Diesel certainly is emerging as the new buzzword for the Indian automotive market, and manufacturers seem to be taking proactive steps to ensure that buyers looking keenly at their products do not veer away owing to the lack of a diesel option. Examples in the recent past have been stunning, be it the Maruti Suzuki SX4 which recently acquired a VGT-turbo diesel engine which has already been seen in the Fiat Linea. The move has made the car a seriously competent rival for the rapidly developing diesel sedan space and promises to create a new and fruitful innings for the model. The other major model to come in with a diesel variant has been the Chevrolet Beat diesel, again a brilliant exercise in downsizing with the three-pot oil-burner that has created what could be the most sensible car in the Indian compact hatchback space yet.
When the Toyota Etios was launched last year, we were quite frankly surprised with the non-inclusion of a diesel option given that buyers in the segment had preferred cars with the frugal fuel in an uninhibited fashion, be it the Maruti Suzuki Swift Dzire or the Mahindra Verito (the Logan, as it was then known). The same act was followed up with the launch of the hatch version of the car, as the Toyota Etios Liva made its entry with a lone 1.2-litre petrol engine in the options list for its powerplant. Again, the premium hatchback space had long begun to show a healthy favour for diesels and cars ranging from the Ford Figo to the Maruti Suzuki Ritz had all been selling larger numbers of their diesel variants despite the higher costs – and the longer waiting periods for the same emphasised this aspect even more. Buyers wanted diesel cars.

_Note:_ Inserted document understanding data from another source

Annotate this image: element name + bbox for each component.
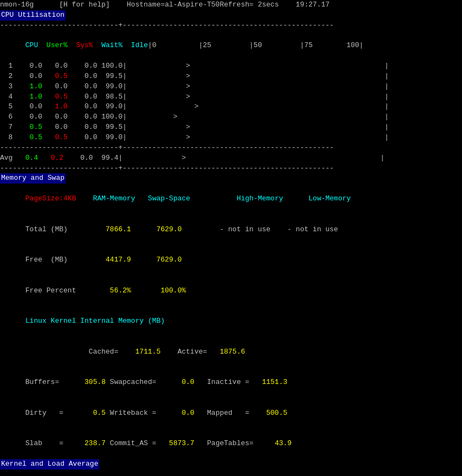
linux-kernel-label: Linux Kernel Internal Memory (MB) <box>0 306 462 337</box>
cpu-row-3: 3 1.0 0.0 0.0 99.0| > | <box>0 82 462 92</box>
cpu-row-8: 8 0.5 0.5 0.0 99.0| > | <box>0 133 462 143</box>
memory-free-row: Free (MB) 4417.9 7629.0 <box>0 245 462 276</box>
memory-percent-row: Free Percent 56.2% 100.0% <box>0 276 462 307</box>
title-bar: nmon-16g [H for help] Hostname=al-Aspire… <box>0 0 462 10</box>
cpu-divider2: ----------------------------+-----------… <box>0 143 462 153</box>
memory-buffers-row: Buffers= 305.8 Swapcached= 0.0 Inactive … <box>0 367 462 398</box>
terminal-screen: nmon-16g [H for help] Hostname=al-Aspire… <box>0 0 462 476</box>
cpu-row-7: 7 0.5 0.0 0.0 99.5| > | <box>0 122 462 133</box>
cpu-row-6: 6 0.0 0.0 0.0 100.0| > | <box>0 112 462 122</box>
memory-col-header: PageSize:4KB RAM-Memory Swap-Space High-… <box>0 184 462 214</box>
cpu-divider3: ----------------------------+-----------… <box>0 164 462 174</box>
cpu-row-2: 2 0.0 0.5 0.0 99.5| > | <box>0 71 462 82</box>
memory-total-row: Total (MB) 7866.1 7629.0 - not in use - … <box>0 214 462 245</box>
cpu-col-header: CPU User% Sys% Wait% Idle|0 |25 |50 |75 … <box>0 31 462 62</box>
kernel-section-header: Kernel and Load Average <box>0 459 99 470</box>
cpu-divider1: ----------------------------+-----------… <box>0 21 462 31</box>
kernel-section: Kernel and Load Average Global-CPU-Stats… <box>0 459 462 476</box>
cpu-avg-row: Avg 0.4 0.2 0.0 99.4| > | <box>0 153 462 164</box>
cpu-section-header: CPU Utilisation <box>0 10 66 21</box>
memory-cached-row: Cached= 1711.5 Active= 1875.6 <box>0 337 462 368</box>
cpu-section: CPU Utilisation ------------------------… <box>0 10 462 174</box>
memory-slab-row: Slab = 238.7 Commit_AS = 5873.7 PageTabl… <box>0 428 462 459</box>
kernel-global-row: Global-CPU-Stats---> 3.0% user Load Aver… <box>0 470 462 476</box>
cpu-row-1: 1 0.0 0.0 0.0 100.0| > | <box>0 61 462 71</box>
memory-dirty-row: Dirty = 0.5 Writeback = 0.0 Mapped = 500… <box>0 398 462 429</box>
cpu-row-5: 5 0.0 1.0 0.0 99.0| > | <box>0 102 462 112</box>
cpu-row-4: 4 1.0 0.5 0.0 98.5| > | <box>0 92 462 102</box>
memory-section-header: Memory and Swap <box>0 173 66 184</box>
memory-section: Memory and Swap PageSize:4KB RAM-Memory … <box>0 173 462 459</box>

And Toyota had been listening. The Liva twins have meant a big first step by the Japanese biggie into the Indian market, accompanied with massive investments in ramping up local manufacturing facilities. The importance of this duo cannot be overstated, especially since Toyota's Japanese rival Suzuki has already made hay while the sun shone with the Swift and the Swift Dzire combo. The multifarious 1.3-litre DDiS engine has been at a massive contributor to this success, and Toyota seems to have taken the read the signals right since the “one diesel for the nation” concept will be mimicked on the Etios duo as well.
We're talking about the 1.4-litre D-4D engine, which we have already seen and appreciated on the Toyota Corolla Altis diesel, since this is the same engine that will be doing duties on both the Etios sedan and the Liva hatchback as well. It would be a sensible move given that the sedan and hatchback share a whole bunch of aggregates, and using the same engine on both the cars will help create an economy of scale that Japanese have exploited greatly to their advantage in the past.
The engine itself will not see a Variable Geometry Turbocharger the way it does on the Corolla Altis, so the power could drop from the 87PS to a figure of around 75PS, which would be more in line with the power and cost demands of the segment. Toyota is no stranger to diesel technology and the Indian market itself has given a resounding thumbs up to the D-4D line through the Innova and more recently the Fortuner, and this is for good reason.
The refinement of the 1.4 D-4D was absolutely stunning with the Toyota Corolla Altis diesel, and Toyota's ability to tune the engine just right in conjunction with the gear ratios in the 6-speed manual gearbox meant that the tiny tornado provided more than enough firepower for even the executive-sized Corolla, while creating class beating fuel economy figures upwards of 20 kilometers to the litre. The same characteristics can be expected once it is employed on the Etios sedan and hatchback.
The engine itself comes with solid credentials. Internally labelled as the 1ND-TV, this mill made its debut in Europe with the Yaris hatchback in 2002, and was the first time Toyota employed an aluminium cylinder block for a diesel breathing engine. The basic idea was to reduce the mass of the engine as much as possible, with directly allied benefits in terms of not just the fuel efficiency and emissions, but also reduced NVH and increased refinement. The direct-injection, common rail engine also has an appreciable compression ration of 17.9:1, which is at par with global competition. In fact, German-owned brand MINI showed interest in the engine too before BMW made its own scaled-down four-pot diesels for application in the city hatchbacks, but Toyota's 1.4 D-4D has been enjoying success around the world since.
With the entry of the diesel variants, the appeal of both the Etios sedan and the Etios Liva are set to take a step forward not just in terms of sense and appeal, but consequently in the form of hard sales numbers. Just to put things in perspective, 7 out of 10 pieces sold of the Maruti Suzuki Ritz are diesels. The Ford Figo and the Tata Indica Vista also sell at least as many diesel powered cars as their corresponding petrol variants. The current year is figuring out quite well for Toyota itself, with a 99 percent jump in year-on-year sales, all thanks to the Toyota Etios and the Toyota Etios Liva. One can only imagine how the addition of the in-demand diesels will add to this figure, to the benefit of not just the world's biggest carmaker, but also of one of the world's fastest growing car markets.